British Bird Books Shapero Rare Books
This week, Julian MacKenzie invites you to delve into the captivating world of British bird books, where you will find the celebrated works by John Gould, Francis Willughby, Thomas Bewick and many more.
British Bird Books Shapero Rare Books

I was in my garden this bright sunny morning (albeit a bit chilly) watching a great spotted woodpecker tucking into a coconut shell, and realised that we are now in meteorological spring – a perfect time to delve into our stock of British bird books.

The best starting point is of course Francis Willughby’s pioneering book, The Ornithology, 1678. Willughby thought it possible to describe every species of bird in existence. Unfortunately he thought three were only about 500 species rather than the 10,000 or so we now know to exist, nevertheless his scientific approach was ground-breaking for the time and much of his classification was used wholesale by Linnaeus for his classification of species. Originally written in Latin, it was translated into English by another great naturalist, John Ray.

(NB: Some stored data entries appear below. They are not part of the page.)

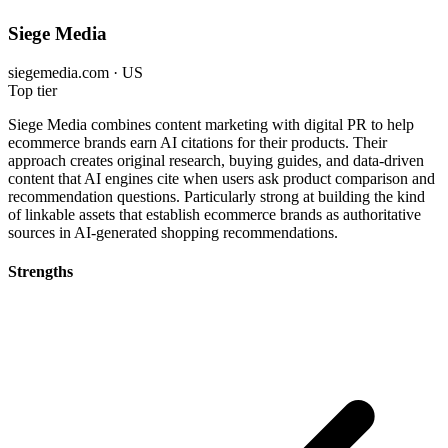
Siege Media
siegemedia.com · US
Top tier
Siege Media combines content marketing with digital PR to help
ecommerce brands earn AI citations for their products. Their
approach creates original research, buying guides, and data-driven
content that AI engines cite when users ask product comparison and
recommendation questions. Particularly strong at building the kind
of linkable assets that establish ecommerce brands as authoritative
sources in AI-generated shopping recommendations.
Strengths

The copper plate illustrations are a little naïve but they have a certain charm and in this case the text is really the thing.

A hundred years later Thomas Lord produced a very different book, Lord’s entire new system of ornithology, 1791-96. Lord’s aim was to show the various birds life size if possible. It relied upon subscription, but the project ran out of steam towards the end and very few copies survive. Of those that do, most do not have the theoretical maximum number of plates (114). Ours is in the upper cohort with 112 and in fact some bibliographies call for just 111 illustrations in a complete set. The illustrations are very delicate, and it is a pity that the book is not better known.

Around the same time as Lord was publishing his book, Thomas Bewick was producing something completely different. Modest in size, A history of British birds, 1797-1804, was the perfect vehicle to display Bewick’s superb wood-engravings which include vignettes of rustic scenes as well as birds. Masterpieces of the engraver’s art they capture a bucolic world that was disappearing under the advance of the industrial revolution.  The present set, handsomely bound by Riviere, is accompanied by Bewick’s other masterpiece, A general history of quadrupeds, 1800.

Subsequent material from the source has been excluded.